Thursday, March 27, 2008

Chinese language - US supports 'terrorists' - Iranian speaker

WORLD / Middle East

US supports 'terrorists' - Iranian speaker

(Reuters)
Updated: 2007-04-06 08:27

Iran's parliament speaker Gholamali Haddadadel speaks during a seminar in
Islamabad April 5, 2007. The United States is putting pressure on Iran by
supporting anti-Iranian militants operating from the Pakistani border
region, Haddadadel said on Thursday. [Reuters]

ISLAMABAD - The United States is putting pressure on Iran by supporting
anti-Iranian militants operating from the Pakistani border region, the
speaker of Iran's parliament, Gholamali Haddadadel, said on Thursday.

But Haddadadel, speaking to reporters after talks with Pakistani leaders,
said Pakistan was not involved in helping the militants.

"There is no doubt in our minds that the United States spares no effort
to put pressure on the Islamic Republic of Iran," Haddadadel said,
speaking through an interpreter.

"The best indication of United States' support to a particular terrorist
group is that one of the leaders of this terrorist group was given the
opportunity to speak on VoA after committing the crime," he said,
referring to a Voice of America radio broadcast after an unspecified
attack.

The US channel ABC News reported on Tuesday the United States had been
secretly advising and encouraging a Pakistani militant group that had
carried out a series of guerrilla raids inside Iran.

ABC, citing US and Pakistani intelligence sources, said the raids had
resulted in the deaths or capture of Iranian soldiers and officials.

The group, called Jundullah and made up of members of the Baluchi ethnic
group, who live in both Pakistan and Iran, operated from Pakistan's
Baluchistan province on the border with Iran, ABC said.

The group took responsibility for an attack in February that killed at
least 11 members of the Iranian Revolutionary Guard on a bus in the
Iranian city of Zehedan, ABC said.

"ABSURD AND SINISTER"

ABC cited Pakistani government sources as saying the secret campaign
against Iran was on the agenda when US Vice President Dick Cheney met
Pakistani President Pervez Musharraf in February.

The Pakistani Foreign Ministry dismissed the report as "tendentious." It
said the suggestion Pakistan was involved in a secret war against Iran
was "an absurd and sinister insinuation."

Haddadadel said Iran had to step up cooperation with Pakistan on the
border.

"Some of the militants, the rebel forces are active in our border areas
and we should work with Pakistan in order to increase security
cooperation," he said.

"There is no news, no evidence, and we don't have any reason to believe
that the military establishment in Pakistan is also supporting such
militants groups," he said.

Asked if he thought the United States would attack Iran over its nuclear
program, he said: "I think it is highly unlikely.
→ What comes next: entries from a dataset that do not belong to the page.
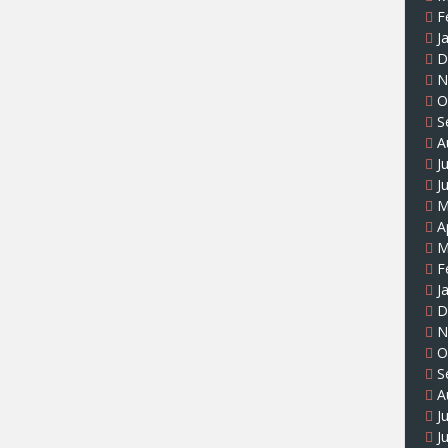
F
J
D
N
O
S
A
J
J
M
A
M
F
J
D
N
O
S
A
J
J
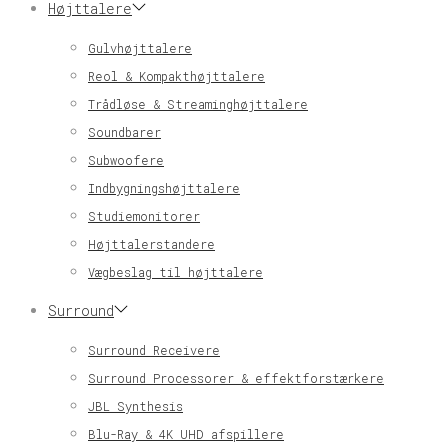
Højttalere
Gulvhøjttalere
Reol & Kompakthøjttalere
Trådløse & Streaminghøjttalere
Soundbarer
Subwoofere
Indbygningshøjttalere
Studiemonitorer
Højttalerstandere
Vægbeslag til højttalere
Surround
Surround Receivere
Surround Processorer & effektforstærkere
JBL Synthesis
Blu-Ray & 4K UHD afspillere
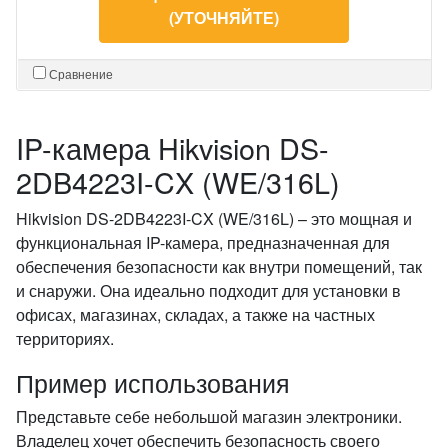
(УТОЧНЯЙТЕ)
Сравнение
IP-камера Hikvision DS-
2DB4223I-CX (WE/316L)
Hikvision DS-2DB4223I-CX (WE/316L) – это мощная и
функциональная IP-камера, предназначенная для
обеспечения безопасности как внутри помещений, так
и снаружи. Она идеально подходит для установки в
офисах, магазинах, складах, а также на частных
территориях.
Пример использования
Представьте себе небольшой магазин электроники.
Владелец хочет обеспечить безопасность своего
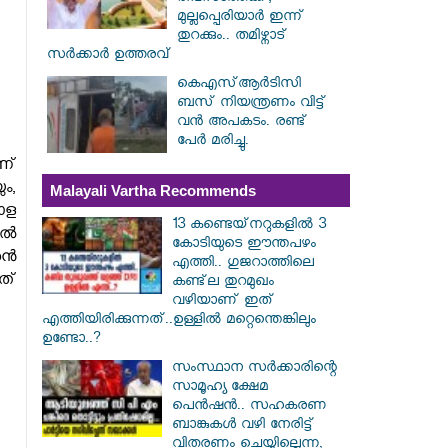
മുല്ലപ്പെരിയാർ ഇന്ന്
തുറക്കും.. തമിഴ്നാട്
സർക്കാർ ഉത്തരവ്
കെഎസ്ആര്‍ടിസി
ബസ് നിയന്ത്രണം വിട്ട്
വൻ അപകടം. രണ്ട്
പേർ മരിച്ചു.
ണ്
ും,
Malayali Vartha Recommends
ാള
13 കണ്ടെയ്‌നറുകളിൽ 3
ിൽ
കോടിയുടെ ഈന്തപഴം
രൻ
എത്തി.. ഗുജറാത്തിലെ
ത്
കണ്ട്‌ല തുറമുഖം
വഴിയാണ് ഇത്
എത്തിയിരിക്കുന്നത്..ഉള്ളിൽ മറ്റെന്തെങ്കിലും
ഉണ്ടോ..?
സംസ്ഥാന സർ‌ക്കാരിന്റെ
സാമൂഹ്യ ക്ഷേമ
പെൻഷൻ.. സഹകരണ
ബാങ്കുകൾ വഴി നേരിട്ട്
വിതരണം ചെയ്യില്ലെന്ന,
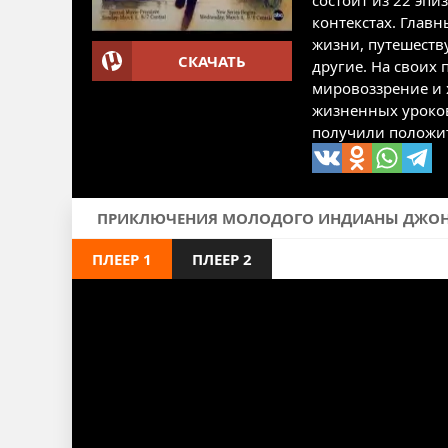
состоит из 22 эп
контекстах. Глав
жизни, путешеству
СКАЧАТЬ
другие. На своих
мировоззрение и 
жизненных уроков
получили положит
ПРИКЛЮЧЕНИЯ МОЛОДОГО ИНДИАНЫ ДЖОНСА (
ПЛЕЕР 1
ПЛЕЕР 2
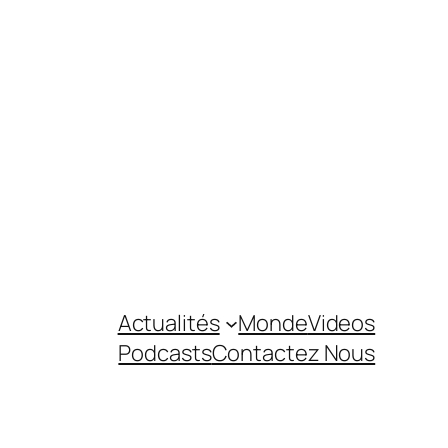
Actualités
Monde
Videos
Podcasts
Contactez Nous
We do not see any
reason for military action against Iran and we do not do anything to
encourage military action."

He also said he hoped work on a gas pipeline, from Iran, through Pakistan
to energy-hungry India, would begin in July. The United States opposes
the pipeline.

"The pipeline has political messages that there is security in the region
and the three countries - Iran, Pakistan and India - decide on their own
without foreign, external influence."